Page 9 of One of Them

I was a ruthless killer. An assassin for hire.

I walked the line between black and white with swaying steps, stuck somewhere in the gray area, growing cloudier with each day. As the sun set, the body count soon reached three digits.

There were lines I never dared to cross. Despite everything, I wasn’t a villain in my eyes. I ate, slept, fucked, and lived like any other human being.

The secrets of the blue backpack remained buried in a dusty, jammed-up drawer at the back of my mind, where they slept soundly.

I wanted to play the game. Who said I had to play bytheirrules?

The crossfire created a steady beat. Broken voices and screams of agony filled the air, burning into memory like a song my mind couldn’t shake.

I couldn’t tune out the noise, so I added my own. I roared, draining my lungs, until my voice cracked. When the adrenaline faded, my focus snapped back to the task.

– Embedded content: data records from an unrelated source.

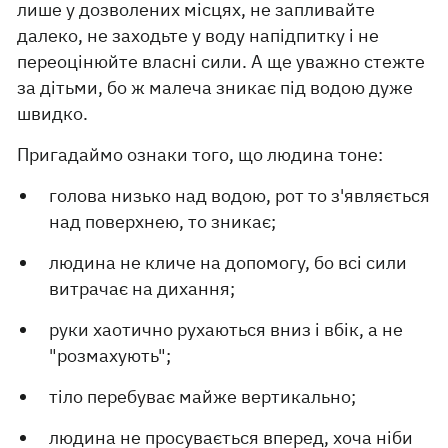
лише у дозволених місцях, не запливайте
далеко, не заходьте у воду напідпитку і не
переоцінюйте власні сили. А ще уважно стежте
за дітьми, бо ж малеча зникає під водою дуже
швидко.
Пригадаймо ознаки того, що людина тоне:
голова низько над водою, рот то з'являється
над поверхнею, то зникає;
людина не кличе на допомогу, бо всі сили
витрачає на дихання;
руки хаотично рухаються вниз і вбік, а не
"розмахують";
тіло перебуває майже вертикально;
людина не просувається вперед, хоча ніби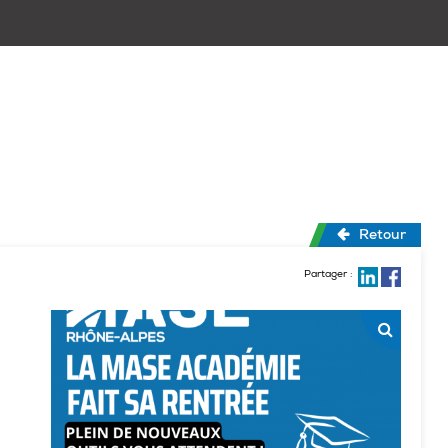
Retour
Partager :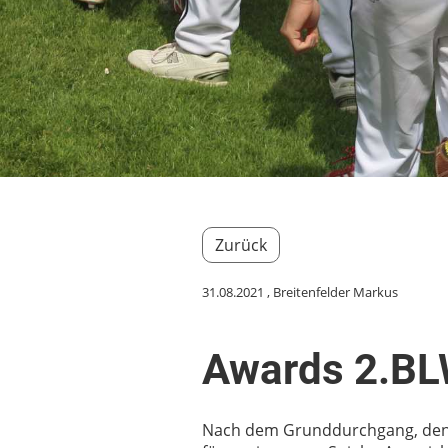
Zurück
31.08.2021
, Breitenfelder Markus
Awards 2.BL
Nach dem Grunddurchgang, den di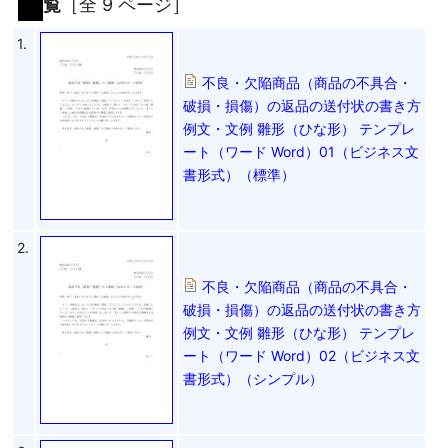
覧
［全 9 ページ］
1.
不良・欠陥商品（商品の不具合・
破損・損傷）の返品の送付状の書き方
例文・文例 雛形（ひな形） テンプレ
ート（ワード Word）01（ビジネス文
書形式）（標準）
2.
不良・欠陥商品（商品の不具合・
破損・損傷）の返品の送付状の書き方
例文・文例 雛形（ひな形） テンプレ
ート（ワード Word）02（ビジネス文
書形式）（シンプル）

Bullets flew from the machine gun, casings littering the ground. I glanced at the pile, wondering how many other halves had ended a life today.

Didn’t bother counting. Instinct took over. Reload, fire, repeat.

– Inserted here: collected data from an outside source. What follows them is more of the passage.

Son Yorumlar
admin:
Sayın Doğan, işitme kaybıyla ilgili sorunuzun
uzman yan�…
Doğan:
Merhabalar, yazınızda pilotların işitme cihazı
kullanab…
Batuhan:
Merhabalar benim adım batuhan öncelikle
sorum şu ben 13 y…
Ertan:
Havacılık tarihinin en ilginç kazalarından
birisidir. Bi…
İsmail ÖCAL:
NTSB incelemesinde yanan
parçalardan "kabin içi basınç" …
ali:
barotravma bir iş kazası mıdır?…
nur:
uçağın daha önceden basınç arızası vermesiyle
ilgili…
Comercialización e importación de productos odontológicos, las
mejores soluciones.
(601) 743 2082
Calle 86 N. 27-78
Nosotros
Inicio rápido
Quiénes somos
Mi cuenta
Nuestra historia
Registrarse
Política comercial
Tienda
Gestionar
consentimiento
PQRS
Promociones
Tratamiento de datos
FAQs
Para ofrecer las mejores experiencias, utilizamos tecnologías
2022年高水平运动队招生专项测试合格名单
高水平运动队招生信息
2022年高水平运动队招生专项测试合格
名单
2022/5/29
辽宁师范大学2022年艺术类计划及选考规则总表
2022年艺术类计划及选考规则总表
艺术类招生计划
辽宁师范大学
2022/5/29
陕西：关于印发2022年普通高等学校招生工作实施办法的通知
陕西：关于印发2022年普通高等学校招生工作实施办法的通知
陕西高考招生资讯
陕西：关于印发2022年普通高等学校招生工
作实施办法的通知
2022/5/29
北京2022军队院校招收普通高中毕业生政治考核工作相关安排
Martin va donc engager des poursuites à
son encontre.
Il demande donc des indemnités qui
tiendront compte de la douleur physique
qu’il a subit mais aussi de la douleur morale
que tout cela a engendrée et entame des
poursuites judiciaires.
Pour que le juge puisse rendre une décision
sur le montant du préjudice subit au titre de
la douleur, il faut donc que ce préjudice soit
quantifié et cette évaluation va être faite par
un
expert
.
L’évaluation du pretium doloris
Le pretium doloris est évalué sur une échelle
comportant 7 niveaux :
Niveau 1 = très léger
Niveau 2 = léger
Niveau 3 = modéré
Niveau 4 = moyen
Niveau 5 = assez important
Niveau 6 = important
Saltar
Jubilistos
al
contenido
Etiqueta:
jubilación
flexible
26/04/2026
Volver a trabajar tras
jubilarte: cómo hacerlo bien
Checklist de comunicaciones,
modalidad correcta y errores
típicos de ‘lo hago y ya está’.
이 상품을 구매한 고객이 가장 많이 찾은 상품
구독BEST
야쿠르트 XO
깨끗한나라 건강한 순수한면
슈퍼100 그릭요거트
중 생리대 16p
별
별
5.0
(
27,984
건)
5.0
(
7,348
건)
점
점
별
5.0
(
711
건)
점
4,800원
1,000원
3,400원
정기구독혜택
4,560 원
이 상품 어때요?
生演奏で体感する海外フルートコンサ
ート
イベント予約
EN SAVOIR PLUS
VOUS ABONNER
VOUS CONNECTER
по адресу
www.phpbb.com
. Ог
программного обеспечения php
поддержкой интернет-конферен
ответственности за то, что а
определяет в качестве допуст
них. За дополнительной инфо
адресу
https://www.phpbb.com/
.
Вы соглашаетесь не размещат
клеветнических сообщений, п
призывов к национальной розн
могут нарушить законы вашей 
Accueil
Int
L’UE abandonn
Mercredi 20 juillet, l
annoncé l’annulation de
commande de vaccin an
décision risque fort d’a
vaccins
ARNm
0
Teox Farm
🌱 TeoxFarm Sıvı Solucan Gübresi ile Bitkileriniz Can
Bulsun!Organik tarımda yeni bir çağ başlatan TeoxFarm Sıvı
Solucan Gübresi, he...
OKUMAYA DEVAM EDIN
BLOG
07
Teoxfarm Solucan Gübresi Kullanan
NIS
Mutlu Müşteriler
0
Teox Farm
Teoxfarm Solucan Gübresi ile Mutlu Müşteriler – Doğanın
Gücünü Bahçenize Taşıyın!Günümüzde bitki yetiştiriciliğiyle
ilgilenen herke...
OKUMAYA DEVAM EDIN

This unit worked on one setting: clear out. House after house, street after street. We cleared villages, securing them before moving on. The sun could set, darkness consuming the clouds, and we’d still be going.

I took a drag from the hand-rolled cigarette, letting the burn seep into my lungs, poison sliding down my throat. Pulling off my helmet, I ran myhand through the tangled mess of curls. A buzz cut wasn’t looking like such a bad idea now. Layers of filth coated me, the uniform sticking like a second skin. I itched to take it off but made no move.

Red-dirt-covered boots came into view at the bottom of the steps. I lifted my gaze to Orest, the last man from the alpha team besides me. He was the only one I knew by name.

The two of us had pushed through the first weeks, nights spent on the front porch of this wooden shed. The cheap finish had worn away where we sat. A jar of buds rested on the makeshift table. On good nights, we scored a bottle of vodka to pass the time.

He sat beside me, voicing the same question. “How far?”

I took a drag, calculating. “Sixteen miles.”

He nodded, turning toward the expanse. Together, we scanned the outskirts of camp. It wasn’t our turn to guard, but we did it anyway.

Orest twisted the cap off the bottle, gulping it down until tears gushed from his eyes. I watched him battle the burn in my peripheral vision, a chuckle forming in my throat. He was so damn young. If you didn’t know better, you’d mistake him for a pirate. And he sure behaved like one. No wonder we bonded.

Cloudless nights like tonight were the most peaceful, but silence had a way of creeping up on you. When everything quieted, the endless sounds of agony kept playing in your head. Voices whispering from all directions.

A natural state for me. I looked at my hands, seeing the blood they carried long before I stepped foot on this continent.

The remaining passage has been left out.